Morning Rows

It was pre-dawn and I had been working for hours. I had just stepped out onto the porch at the house we’re renting in Maine, and was enjoying the calm, when I heard a soft, rhythmic noise. Tock-tock-whoosh, tock-tock-whoosh. I thought at first that it was drops from the eaves after all the rain we’d had, but that wasn’t quite right. I stopped, listening, trying to identify it. The sound grew louder, and I realized it was moving and coming from the water. I leaned against the railing to look out at the lake, waiting for a craft to come into view.
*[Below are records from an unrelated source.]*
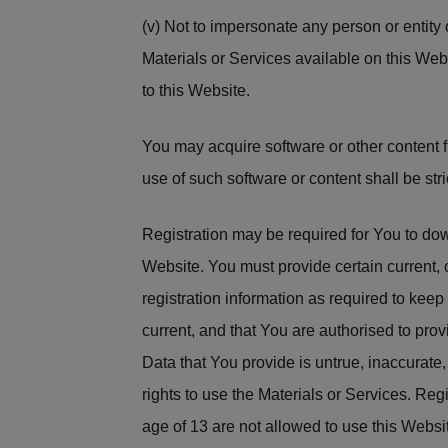
(v) Not to impersonate any person or entity o
Materials or Services available on this Web
to this Website.
You may acquire software or other content f
use of such software or content shall be str
Registration may be required for You to downl
Website. You must provide certain current,
registration information as required to kee
current, and that You are authorised to prov
Data that You provide is untrue, inaccurate, 
rights to use the Materials or Services. Reg
age of 13 are not allowed to use this Websit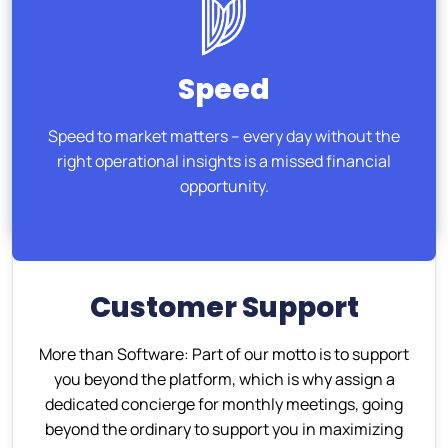
Speed
Speed to market matters – every day without the
right operational insights is a missed financial
opportunity.
Customer Support
More than Software: Part of our motto is to support
you beyond the platform, which is why assign a
dedicated concierge for monthly meetings, going
beyond the ordinary to support you in maximizing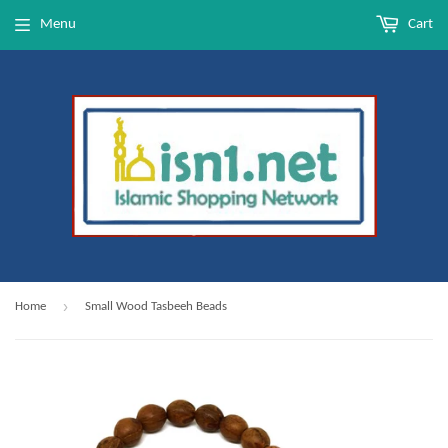
Menu
Cart
›
Home
Small Wood Tasbeeh Beads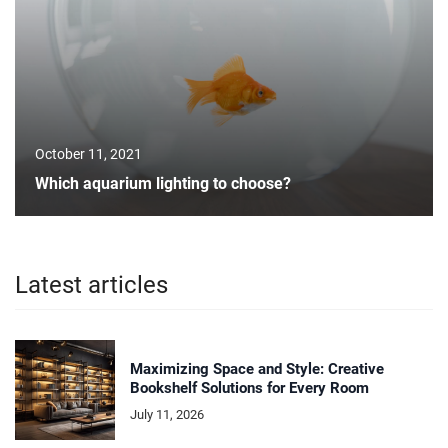
October 11, 2021
Which aquarium lighting to choose?
Latest articles
Maximizing Space and Style: Creative
Bookshelf Solutions for Every Room
July 11, 2026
It was a shell with one rower. Elegantly thin, moving at a great clip, and leaving geometric designs in the water that widened and faded in its wake. The sound of the oars reverberated across the lake. I thought about the rower’s early morning, rising to be on the water before the sun rose, and felt a bit of envy at the pleasures of deep exercise, alone, with the sun just hidden behind the mountains at the east side of the water.  I rise in the dark, too, but depend on hot coffee—although, perhaps, the same combination of joy and willpower—to sit comfortably on a chair, my legs crossed under me, pressing toward my writing deadline. I count words every morning, gauging my progress. Only two months left.

As he rowed back twenty minutes later, his pace was still strong, but just barely slower. Tock-tock-whoosh. The sound rose and fell as he approached, then moved off into the distance, fading into the morning’s birdsong.
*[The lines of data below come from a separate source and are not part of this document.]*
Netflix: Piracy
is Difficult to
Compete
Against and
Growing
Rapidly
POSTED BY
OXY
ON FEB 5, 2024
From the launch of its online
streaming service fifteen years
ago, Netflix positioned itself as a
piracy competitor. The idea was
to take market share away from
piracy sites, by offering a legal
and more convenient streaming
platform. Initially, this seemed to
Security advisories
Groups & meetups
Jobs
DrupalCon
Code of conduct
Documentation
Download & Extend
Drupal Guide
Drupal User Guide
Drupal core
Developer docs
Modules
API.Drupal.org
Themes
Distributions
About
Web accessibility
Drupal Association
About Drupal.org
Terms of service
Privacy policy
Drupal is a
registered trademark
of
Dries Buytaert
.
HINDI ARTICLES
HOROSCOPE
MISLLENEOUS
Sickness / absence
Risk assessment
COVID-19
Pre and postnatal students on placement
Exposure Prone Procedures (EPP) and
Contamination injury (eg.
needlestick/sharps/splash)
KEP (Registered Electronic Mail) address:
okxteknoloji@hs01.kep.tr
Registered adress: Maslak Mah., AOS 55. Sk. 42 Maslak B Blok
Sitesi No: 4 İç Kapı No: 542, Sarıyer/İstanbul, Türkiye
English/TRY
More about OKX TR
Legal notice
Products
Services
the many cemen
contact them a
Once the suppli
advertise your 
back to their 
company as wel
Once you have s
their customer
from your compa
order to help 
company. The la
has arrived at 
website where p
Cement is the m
It was a moment of deep and unexpected beauty. 

It’s surprising sometimes the things that can make life magical.

4 thoughts on “Morning Rows

  1. I love the beauty of the simple joys. This piece reminds me of a zen meme from the 60s: “we know the sound of two hands clapping, but what is the sound of one hand clapping?”
    Sitting with you on my deck in Colorado with a cuppa chai in our early morning.